Dataset entries START

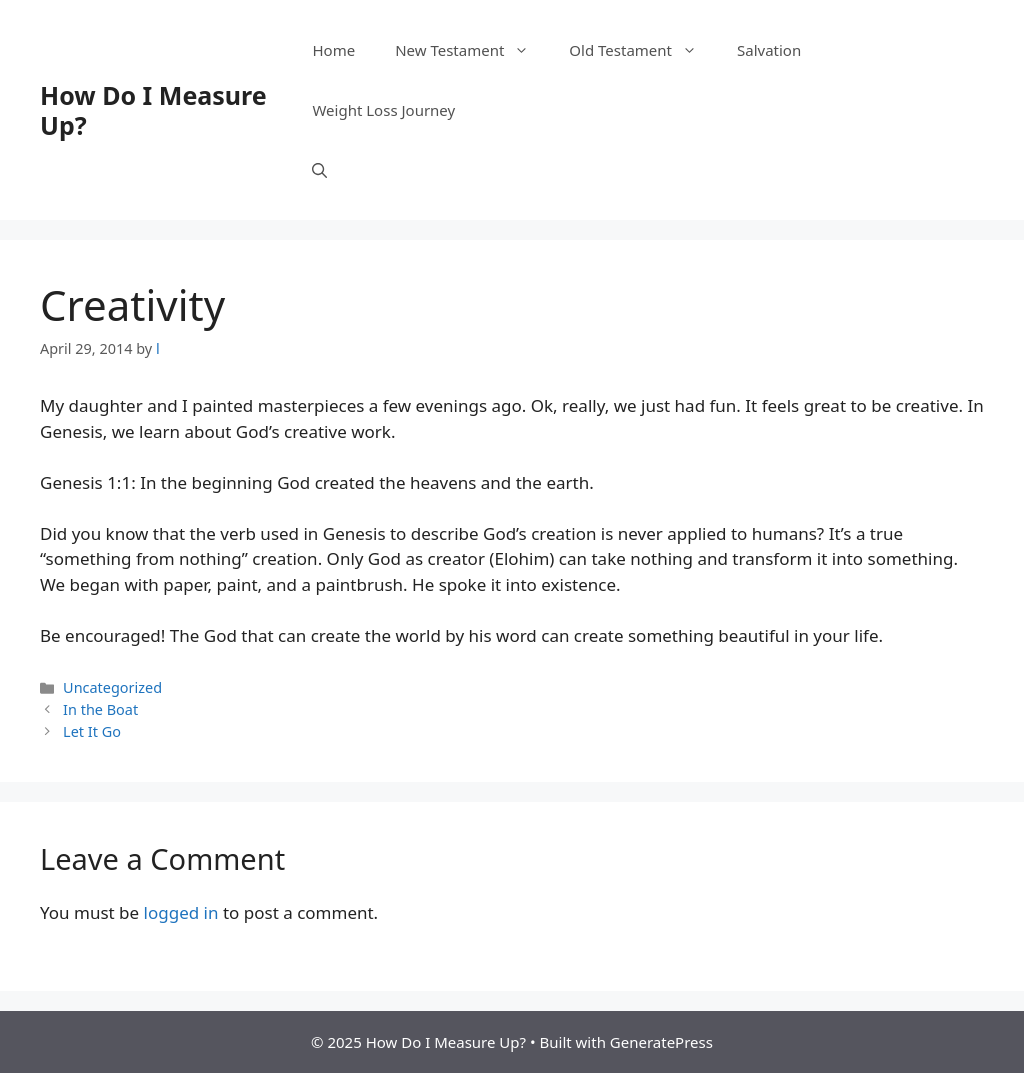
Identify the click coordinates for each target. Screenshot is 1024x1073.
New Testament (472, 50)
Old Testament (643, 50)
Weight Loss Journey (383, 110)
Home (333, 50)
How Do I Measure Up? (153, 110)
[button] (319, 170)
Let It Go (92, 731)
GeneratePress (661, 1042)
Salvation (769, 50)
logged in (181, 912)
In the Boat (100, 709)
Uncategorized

Dataset entries END

Omit every image. Quote each record exactly.

Identify the click coordinates for each target. Screenshot is 1024x1073.
New Testament (472, 50)
Old Testament (643, 50)
Weight Loss Journey (383, 110)
Home (333, 50)
How Do I Measure Up? (153, 110)
[button] (319, 170)
Let It Go (92, 731)
GeneratePress (661, 1042)
Salvation (769, 50)
logged in (181, 912)
In the Boat (100, 709)
Uncategorized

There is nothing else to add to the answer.